Ma solution est fondamentalement la même que celle de Dickoa, mais un peu plus facile à interpréter:

 data(mtcars) n = nrow(mtcars) trainIndex = sample(1:n, size = round(0.7*n), replace=FALSE) train = mtcars[trainIndex ,] test = mtcars[-trainIndex ,] 

Si vous tapez:

 ?sample 

Si lancer un menu d’aide pour expliquer ce que signifient les parameters de la fonction échantillon.

Je ne suis pas un expert, mais voici un code que j’ai:

 data <- data.frame(matrix(rnorm(400), nrow=100))
splitdata <- split(data[1:nrow(data),],sample(rep(1:4,as.integer(nrow(data)/4))))
test <- splitdata[[1]]
train <- rbind(splitdata[[1]],splitdata[[2]],splitdata[[3]])

Cela vous donnera 75% de train et 25% de test.

Ma solution mélange les lignes, puis prend le premier 75% des lignes comme train et le dernier 25% comme test. Super simples!

 row_count <- nrow(orders_pivotted) shuffled_rows <- sample(row_count) train <- orders_pivotted[head(shuffled_rows,floor(row_count*0.75)),] test <- orders_pivotted[tail(shuffled_rows,floor(row_count*0.25)),] 

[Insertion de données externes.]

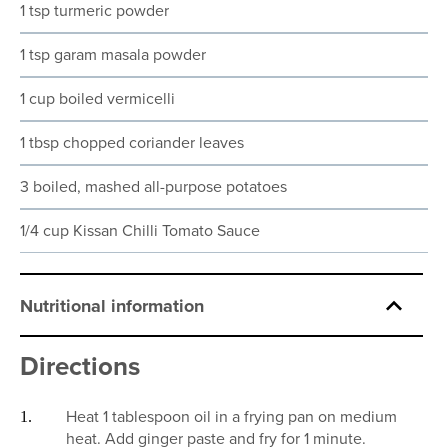
1 tsp turmeric powder
1 tsp garam masala powder
1 cup boiled vermicelli
1 tbsp chopped coriander leaves
3 boiled, mashed all-purpose potatoes
1/4 cup Kissan Chilli Tomato Sauce
Nutritional information
Directions
Heat 1 tablespoon oil in a frying pan on medium
heat. Add ginger paste and fry for 1 minute.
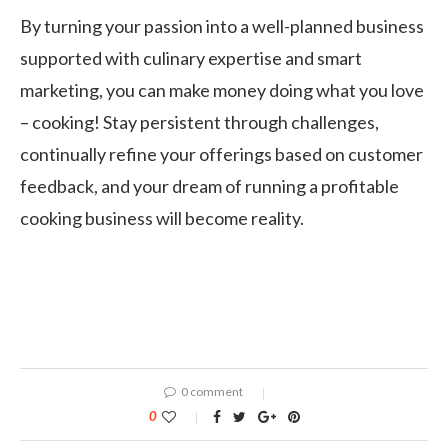
By turning your passion into a well-planned business
supported with culinary expertise and smart
marketing, you can make money doing what you love
– cooking! Stay persistent through challenges,
continually refine your offerings based on customer
feedback, and your dream of running a profitable
cooking business will become reality.
0 comment
0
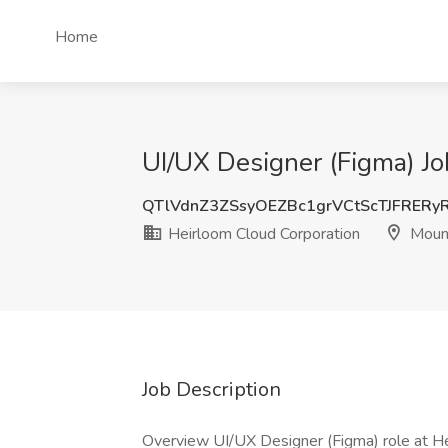
Home
UI/UX Designer (Figma) Jo
QTlVdnZ3ZSsyOEZBc1grVCtScTJFRERy
Heirloom Cloud Corporation
Mount
Job Description
Overview UI/UX Designer (Figma) role at Hei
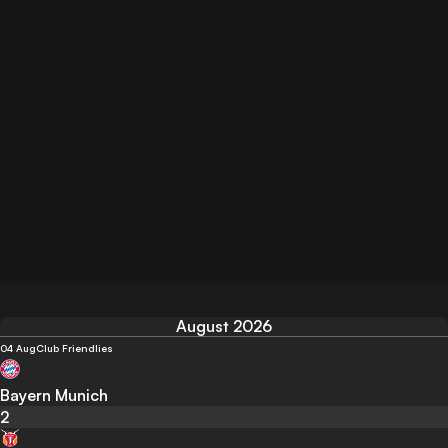
August 2026
04 Aug
Club Friendlies
Bayern Munich
2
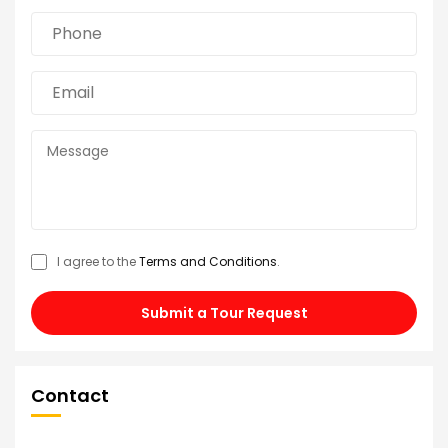
I agree to the
Terms and Conditions
.
Submit a Tour Request
Contact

Au-dessous d’une fonction qui crée une list de sous-échantillons de la même taille, ce qui n’est pas exactement ce que vous vouliez, mais pourrait s’avérer utile pour d’autres. Dans mon cas, créer plusieurs arbres de classification sur des échantillons plus petits pour tester le sur-ajustement:

 df_split <- function (df, number){ sizedf <- length(df[,1]) bound <- sizedf/number list <- list() for (i in 1:number){ list[i] <- list(df[((i*bound+1)-bound):(i*bound),]) } return(list) } 

Exemple :

 x <- matrix(c(1:10), ncol=1) x # [,1] # [1,] 1 # [2,] 2 # [3,] 3 # [4,] 4 # [5,] 5 # [6,] 6 # [7,] 7 # [8,] 8 # [9,] 9 #[10,] 10 x.split <- df_split(x,5) x.split # [[1]] # [1] 1 2 # [[2]] # [1] 3 4 # [[3]] # [1] 5 6 # [[4]] # [1] 7 8 # [[5]] # [1] 9 10 

Utiliser le package caTools dans l’exemple de code R sera comme suit: –

 data split = sample.split(data$DependentcoloumnName, SplitRatio = 0.6) training_set = subset(data, split == TRUE) test_set = subset(data, split == FALSE) 

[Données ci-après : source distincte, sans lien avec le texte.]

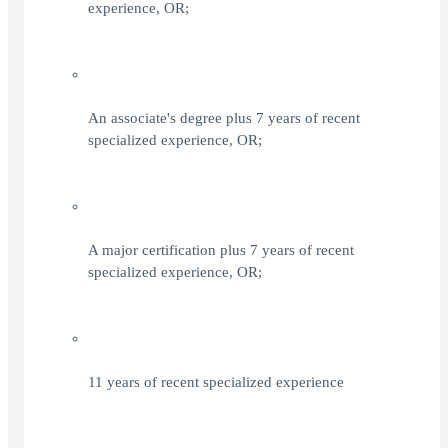
experience, OR;
An associate's degree plus 7 years of recent
specialized experience, OR;
A major certification plus 7 years of recent
specialized experience, OR;
11 years of recent specialized experience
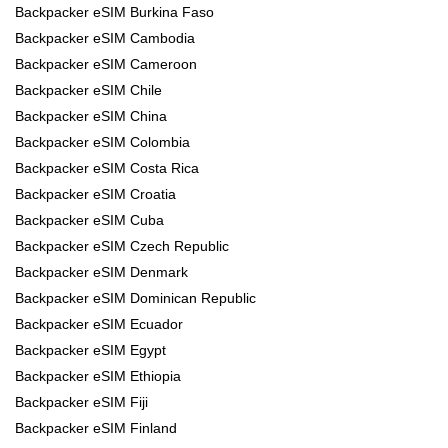
Backpacker eSIM Burkina Faso
Backpacker eSIM Cambodia
Backpacker eSIM Cameroon
Backpacker eSIM Chile
Backpacker eSIM China
Backpacker eSIM Colombia
Backpacker eSIM Costa Rica
Backpacker eSIM Croatia
Backpacker eSIM Cuba
Backpacker eSIM Czech Republic
Backpacker eSIM Denmark
Backpacker eSIM Dominican Republic
Backpacker eSIM Ecuador
Backpacker eSIM Egypt
Backpacker eSIM Ethiopia
Backpacker eSIM Fiji
Backpacker eSIM Finland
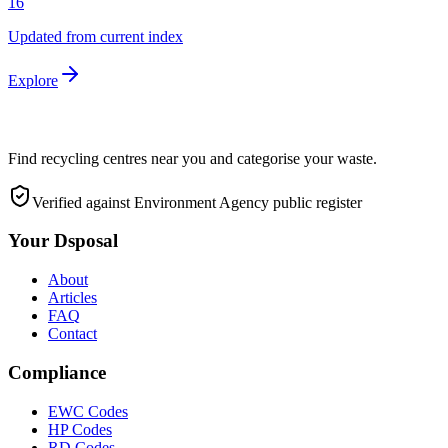
16
Updated from current index
Explore
Find recycling centres near you and categorise your waste.
Verified against Environment Agency public register
Your Dsposal
About
Articles
FAQ
Contact
Compliance
EWC Codes
HP Codes
RD Codes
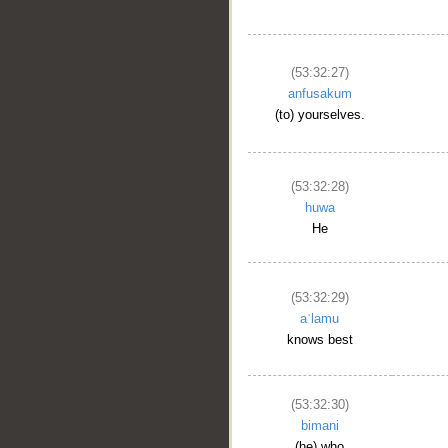
(53:32:27)
anfusakum
(to) yourselves.
(53:32:28)
huwa
He
(53:32:29)
aʿlamu
knows best
(53:32:30)
bimani
(he) who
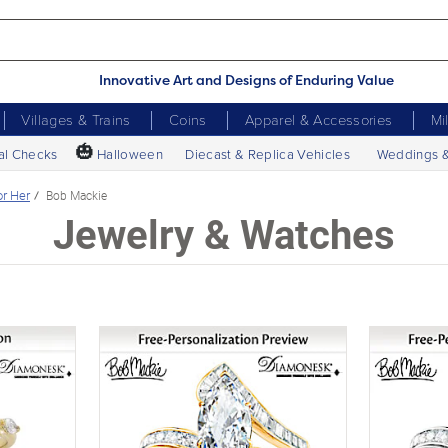
Innovative Art and Designs of Enduring Value
Villages & Trains
Coins
Apparel & Accessories
Mi
🎃
al Checks
Halloween
Diecast & Replica Vehicles
Weddings 
or Her
Bob Mackie
Jewelry & Watches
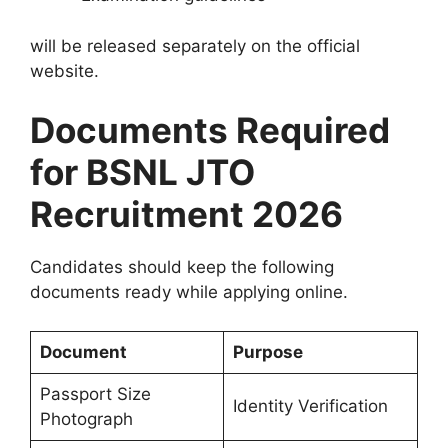
will be released separately on the official
website.
Documents Required
for BSNL JTO
Recruitment 2026
Candidates should keep the following
documents ready while applying online.
Document
Purpose
Passport Size
Identity Verification
Photograph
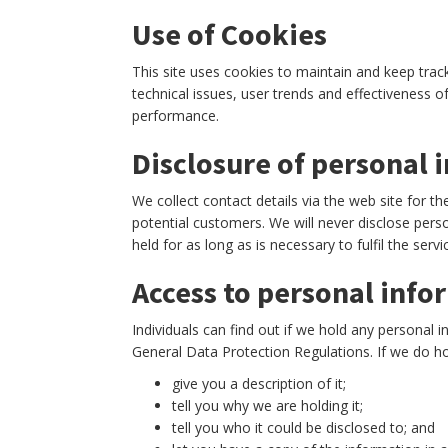
Use of Cookies
This site uses cookies to maintain and keep track
technical issues, user trends and effectiveness 
performance.
Disclosure of personal 
We collect contact details via the web site for th
potential customers. We will never disclose perso
held for as long as is necessary to fulfil the servi
Access to personal info
Individuals can find out if we hold any personal 
General Data Protection Regulations. If we do ho
give you a description of it;
tell you why we are holding it;
tell you who it could be disclosed to; and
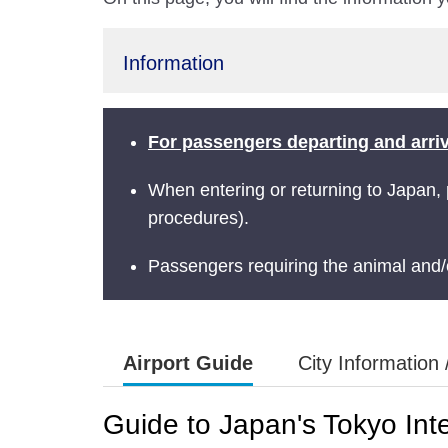
Information
For passengers departing and arrivi
When entering or returning to Japan,
procedures).
Passengers requiring the animal and/o
Airport Guide
City Information 
Guide to Japan's Tokyo Inte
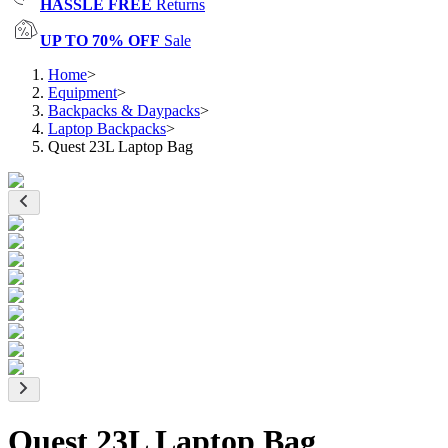
HASSLE FREE
Returns
UP TO 70% OFF
Sale
Home
>
Equipment
>
Backpacks & Daypacks
>
Laptop Backpacks
>
Quest 23L Laptop Bag
Quest 23L Laptop Bag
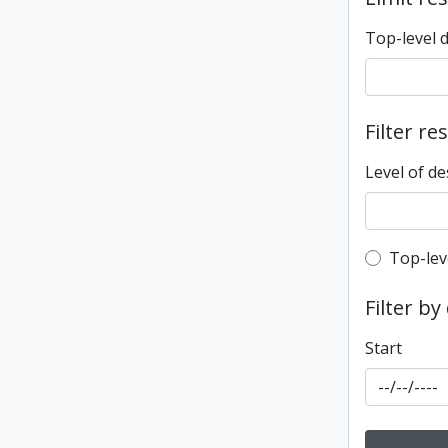
Top-level 
Filter re
Level of de
Top-leve
Top-lev
Filter by
Start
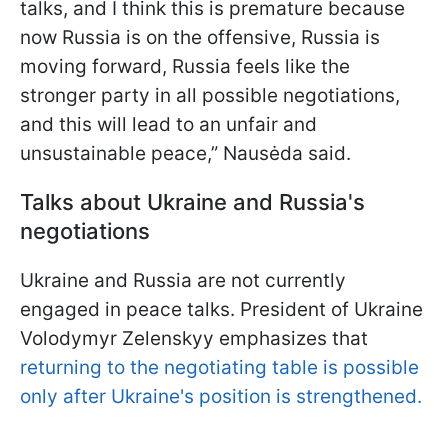
talks, and I think this is premature because
now Russia is on the offensive, Russia is
moving forward, Russia feels like the
stronger party in all possible negotiations,
and this will lead to an unfair and
unsustainable peace,” Nausėda said.
Talks about Ukraine and Russia's
negotiations
Ukraine and Russia are not currently
engaged in peace talks. President of Ukraine
Volodymyr Zelenskyy emphasizes that
returning to the negotiating table is possible
only after Ukraine's position is strengthened.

Utiliser la base R. La fonction runif génère des valeurs uniformément dissortingbuées de 0 à 1. En modifiant la valeur de coupure (train.size dans l’exemple ci-dessous), vous aurez toujours approximativement le même pourcentage d’enregistrements aléatoires en dessous de la valeur de coupure.

 data(mtcars) set.seed(123) #desired proportion of records in training set train.size<-.7 #true/false vector of values above/below the cutoff above train.ind<-runif(nrow(mtcars)) 

Juste une manière plus brève et plus simple en utilisant la bibliothèque géniale de dplyr :

 library(dplyr) set.seed(275) #to get repeatable data data.train <- sample_frac(Default, 0.7) train_index <- as.numeric(rownames(data.train)) data.test <- Default[-train.index, ] 
 require(caTools) set.seed(101) #This is used to create same samples everytime split1=sample.split(data$anycol,SplitRatio=2/3) train=subset(data,split1==TRUE) test=subset(data,split1==FALSE) 

La fonction sample.split() appenda une colonne supplémentaire «split1» au dataframe et 2/3 des lignes aura cette valeur comme TRUE et d’autres comme FALSE. Maintenant, les lignes où split1 est TRUE seront copiées dans le train et les autres lignes sera copié pour tester le dataframe.

Il existe un moyen très simple de sélectionner un nombre de lignes à l’aide de l’index R pour les lignes et les colonnes. Cela vous permet de scinder en toute transparence le jeu de données en fonction du nombre de lignes – disons le premier 80% de vos données.

Dans R, toutes les lignes et toutes les colonnes sont indexées afin que DataSetName [1,1] soit la valeur affectée à la première colonne et à la première ligne de “DataSetName”. Je peux sélectionner des lignes en utilisant [x,] et les colonnes en utilisant [, x]

Par exemple: Si je dispose d’un dataset nommé «données» avec 100 lignes, je peux afficher les 80 premières lignes à l’aide de

Voir (données [1:80,])

De la même manière, je peux sélectionner ces lignes et les sous-ensembles en utilisant:

train = données [1:80,]

test = données [81: 100,]

Maintenant, mes données sont divisées en deux parties sans possibilité de rééchantillonnage. Rapide et facile.